CS3414 Afterclass Notes --- 31 May, 2002

Fitting Data
  1. Piecewise Polynomials

    1. Intro

      • Basic idea, picture, and definition.

      • Key questions:
        • Where are the knots?
        • What degree for each piece?
        • How much continuity between pieces?

    2. Splines

      • Def: a spline is a degree k piecewise polynomial with k-1 continuous derivatives, i.e., it's as smooth as it can be.

      • Piecewise linear spline interpolation: just ``connect-the-dots''.

      • Quadratic splines are not used as often as cubic splines because cubic splines look a little better and they can be constructed for little more work.

      • Cubic spline interpolation: the most common case.

      • Some theory. There are theorems which show that the accuracy of spline interpolation is better than polynomial interpolation in the sense that the interpolant more closely matches the (unknown) function from which the data is derived, across the interval where the data lies. For example, see Equation (2) on page 164 of our text (error estimate for polynomial interpolation) and the theorem on linear splines on page 322 of the text.
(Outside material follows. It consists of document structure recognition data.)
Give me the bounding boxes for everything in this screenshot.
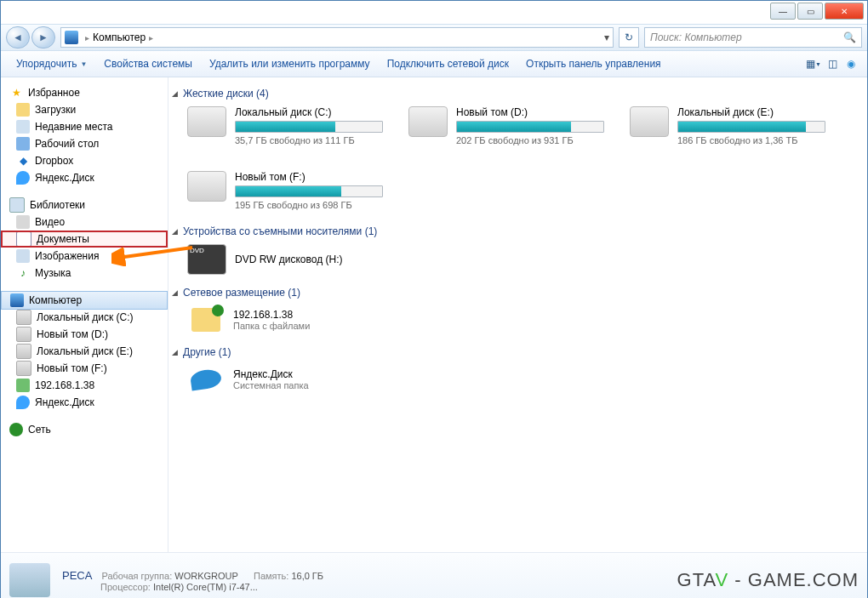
chevron-right-icon: ▸ (149, 33, 153, 43)
drive-icon (16, 344, 31, 359)
dvd-drive-item[interactable]: DVD RW дисковод (H:) (172, 241, 860, 278)
nav-yandex-disk[interactable]: Яндекс.Диск (1, 169, 168, 186)
drive-item[interactable]: Новый том (F:)195 ГБ свободно из 698 ГБ (187, 171, 383, 210)
nav-drive-d[interactable]: Новый том (D:) (1, 326, 168, 343)
nav-network-location[interactable]: 192.168.1.38 (1, 377, 168, 394)
drive-name: Новый том (F:) (235, 171, 383, 183)
music-icon: ♪ (16, 266, 30, 280)
drive-item[interactable]: Локальный диск (C:)35,7 ГБ свободно из 1… (187, 106, 383, 145)
titlebar: — ▭ ✕ (1, 1, 867, 24)
drive-icon (16, 327, 31, 342)
drive-icon (630, 106, 669, 137)
drive-usage-bar (235, 121, 383, 133)
drive-free-text: 186 ГБ свободно из 1,36 ТБ (677, 135, 825, 145)
video-icon (16, 215, 30, 229)
breadcrumb-location[interactable]: Компьютер (93, 31, 146, 43)
recent-places-icon (16, 120, 30, 134)
drive-usage-bar (677, 121, 825, 133)
network-folder-icon (16, 379, 30, 392)
navigation-pane: ★Избранное Загрузки Недавние места Рабоч… (1, 77, 168, 552)
nav-yandex-disk-drive[interactable]: Яндекс.Диск (1, 394, 168, 411)
content-pane: ◢Жесткие диски (4) Локальный диск (C:)35… (168, 77, 867, 552)
computer-header[interactable]: Компьютер (1, 291, 168, 310)
yandex-disk-icon (16, 171, 30, 185)
drive-icon (187, 171, 226, 202)
favorites-header[interactable]: ★Избранное (1, 84, 168, 101)
refresh-button[interactable]: ↻ (619, 27, 639, 48)
breadcrumb[interactable]: ▸ Компьютер ▸ ▾ (60, 27, 614, 48)
uninstall-program-button[interactable]: Удалить или изменить программу (201, 54, 379, 73)
search-placeholder: Поиск: Компьютер (650, 31, 742, 43)
drive-name: Новый том (D:) (456, 106, 604, 118)
nav-downloads[interactable]: Загрузки (1, 101, 168, 118)
address-bar: ◄ ► ▸ Компьютер ▸ ▾ ↻ Поиск: Компьютер 🔍 (1, 24, 867, 51)
drive-usage-bar (235, 185, 383, 197)
drive-icon (16, 361, 31, 376)
maximize-button[interactable]: ▭ (797, 3, 823, 20)
section-other[interactable]: ◢Другие (1) (172, 343, 860, 362)
explorer-window: — ▭ ✕ ◄ ► ▸ Компьютер ▸ ▾ ↻ Поиск: Компь… (0, 0, 868, 598)
section-network-location[interactable]: ◢Сетевое размещение (1) (172, 283, 860, 302)
view-options-button[interactable]: ▦▼ (804, 54, 823, 73)
help-button[interactable]: ◉ (842, 54, 860, 73)
nav-pictures[interactable]: Изображения (1, 248, 168, 265)
search-icon[interactable]: 🔍 (843, 31, 856, 43)
drive-free-text: 35,7 ГБ свободно из 111 ГБ (235, 135, 383, 145)
drive-icon (16, 310, 31, 325)
computer-icon (65, 31, 78, 44)
forward-button[interactable]: ► (31, 26, 55, 48)
drive-item[interactable]: Локальный диск (E:)186 ГБ свободно из 1,… (630, 106, 825, 145)
collapse-icon: ◢ (172, 227, 178, 236)
document-icon (16, 231, 31, 247)
command-bar: Упорядочить▼ Свойства системы Удалить ил… (1, 51, 867, 77)
details-pane: PECA Рабочая группа: WORKGROUP Память: 1… (1, 552, 867, 598)
map-network-drive-button[interactable]: Подключить сетевой диск (379, 54, 517, 73)
folder-icon (16, 103, 30, 117)
preview-pane-button[interactable]: ◫ (823, 54, 842, 73)
yandex-disk-icon (16, 396, 30, 409)
watermark: GTAV - GAME.COM (677, 569, 859, 591)
section-hard-disks[interactable]: ◢Жесткие диски (4) (172, 84, 860, 103)
section-removable[interactable]: ◢Устройства со съемными носителями (1) (172, 222, 860, 241)
collapse-icon: ◢ (172, 89, 178, 98)
network-folder-item[interactable]: 192.168.1.38 Папка с файлами (172, 302, 860, 338)
network-header[interactable]: Сеть (1, 421, 168, 438)
drive-name: Локальный диск (E:) (677, 106, 825, 118)
computer-large-icon (9, 563, 50, 597)
drive-icon (187, 106, 226, 137)
collapse-icon: ◢ (172, 288, 178, 297)
control-panel-button[interactable]: Открыть панель управления (517, 54, 670, 73)
back-button[interactable]: ◄ (6, 26, 30, 48)
drive-usage-bar (456, 121, 604, 133)
drive-free-text: 195 ГБ свободно из 698 ГБ (235, 200, 383, 210)
nav-videos[interactable]: Видео (1, 214, 168, 231)
collapse-icon: ◢ (172, 348, 178, 356)
network-folder-icon (187, 305, 225, 334)
picture-icon (16, 249, 30, 263)
drive-item[interactable]: Новый том (D:)202 ГБ свободно из 931 ГБ (408, 106, 604, 145)
minimize-button[interactable]: — (770, 3, 796, 20)
nav-documents[interactable]: Документы (1, 231, 168, 248)
nav-recent-places[interactable]: Недавние места (1, 118, 168, 135)
nav-dropbox[interactable]: ◆Dropbox (1, 152, 168, 169)
close-button[interactable]: ✕ (825, 3, 864, 20)
dropbox-icon: ◆ (16, 154, 30, 168)
nav-drive-e[interactable]: Локальный диск (E:) (1, 343, 168, 360)
nav-drive-f[interactable]: Новый том (F:) (1, 360, 168, 377)
star-icon: ★ (9, 86, 23, 100)
system-properties-button[interactable]: Свойства системы (95, 54, 201, 73)
organize-button[interactable]: Упорядочить▼ (8, 54, 95, 73)
nav-music[interactable]: ♪Музыка (1, 265, 168, 282)
libraries-header[interactable]: Библиотеки (1, 196, 168, 214)
chevron-down-icon[interactable]: ▾ (604, 31, 609, 43)
chevron-down-icon: ▼ (80, 60, 87, 68)
nav-drive-c[interactable]: Локальный диск (C:) (1, 309, 168, 326)
computer-name: PECA (62, 569, 92, 582)
nav-desktop[interactable]: Рабочий стол (1, 135, 168, 152)
drive-name: Локальный диск (C:) (235, 106, 383, 118)
yandex-disk-item[interactable]: Яндекс.Диск Системная папка (172, 362, 860, 397)
computer-icon (10, 293, 24, 307)
search-input[interactable]: Поиск: Компьютер 🔍 (644, 27, 862, 48)
library-icon (9, 197, 25, 213)
dvd-drive-icon (187, 244, 226, 275)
        The bottom line is that, for sufficiently smooth functions f(x), the maximum difference between f(x) and the piecewise linear (spline) goes to zero like O(h2), where h is the interval size. We can make no similar statement about the error shrinking as n grows for polynomial interpolation (it may not even shrink at all, in some cases). For cubic splines, the corresponding theorem says the error shrinks like O(h4).